** TASK DIRECTIONS **
Below are the entries; tally the lines holding the string "pour" and give only that figure.

Saved data entries:
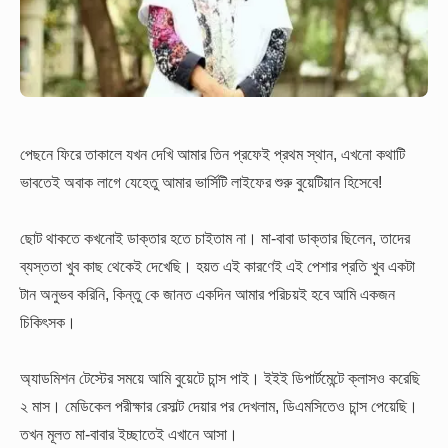
পেছনে ফিরে তাকালে যখন দেখি আমার তিন প্রফেই প্রথম স্থান, এখনো কথাটি
ভাবতেই অবাক লাগে যেহেতু আমার ভার্সিটি লাইফের শুরু বুয়েটিয়ান হিসেবে!
ছোট থাকতে কখনোই ডাক্তার হতে চাইতাম না। মা-বাবা ডাক্তার ছিলেন, তাদের
ব্যস্ততা খুব কাছ থেকেই দেখেছি। হয়ত এই কারণেই এই পেশার প্রতি খুব একটা
টান অনুভব করিনি, কিন্তু কে জানত একদিন আমার পরিচয়ই হবে আমি একজন
চিকিৎসক।
অ্যাডমিশন টেস্টের সময়ে আমি বুয়েটে চান্স পাই। ইইই ডিপার্টমেন্টে ক্লাসও করেছি
২ মাস। মেডিকেল পরীক্ষার রেসাল্ট দেয়ার পর দেখলাম, ডিএমসিতেও চান্স পেয়েছি।
তখন মূলত মা-বাবার ইচ্ছাতেই এখানে আসা।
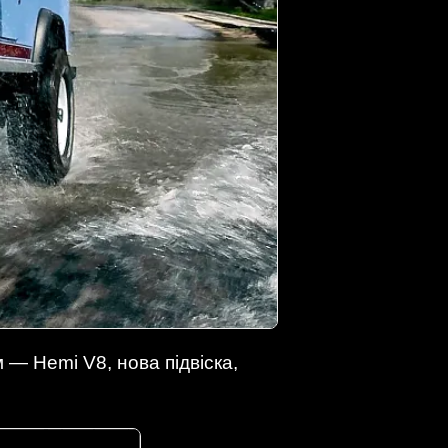
 — Hemi V8, нова підвіска,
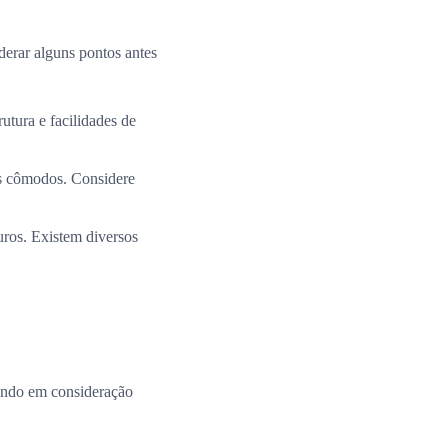
derar alguns pontos antes
utura e facilidades de
os cômodos. Considere
uros. Existem diversos
ando em consideração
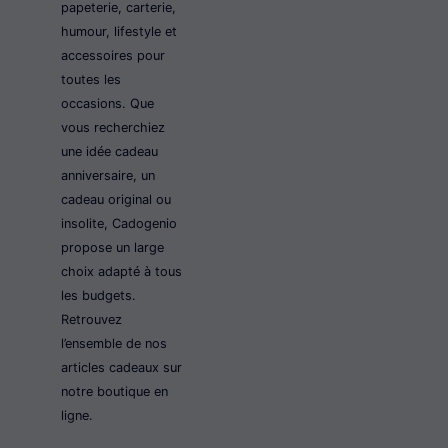
papeterie, carterie,
humour, lifestyle et
accessoires pour
toutes les
occasions. Que
vous recherchiez
une idée cadeau
anniversaire, un
cadeau original ou
insolite, Cadogenio
propose un large
choix adapté à tous
les budgets.
Retrouvez
l’ensemble de nos
articles cadeaux sur
notre boutique en
ligne.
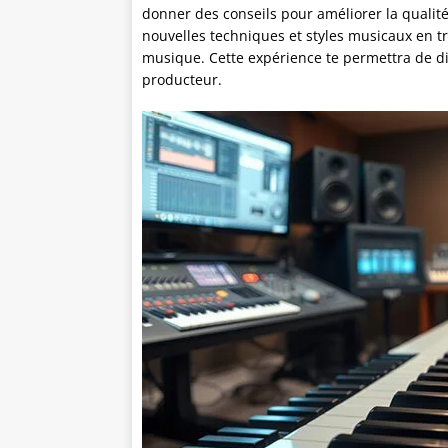
donner des conseils pour améliorer la quali
nouvelles techniques et styles musicaux en tr
musique. Cette expérience te permettra de div
producteur.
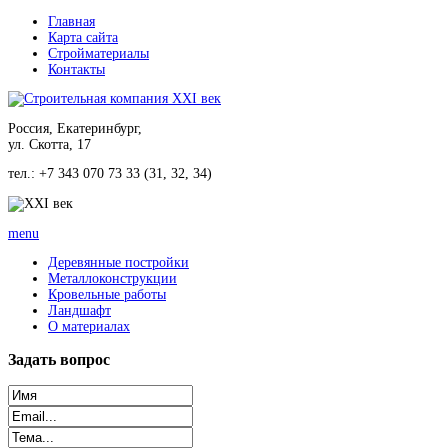
Главная
Карта сайта
Стройматериалы
Контакты
Россия, Екатеринбург,
ул. Скотта, 17
тел.: +7 343 070 73 33 (31, 32, 34)
menu
Деревянные постройки
Металлоконструкции
Кровельные работы
Ландшафт
О материалах
Задать
вопрос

** FINISHED TASK **
2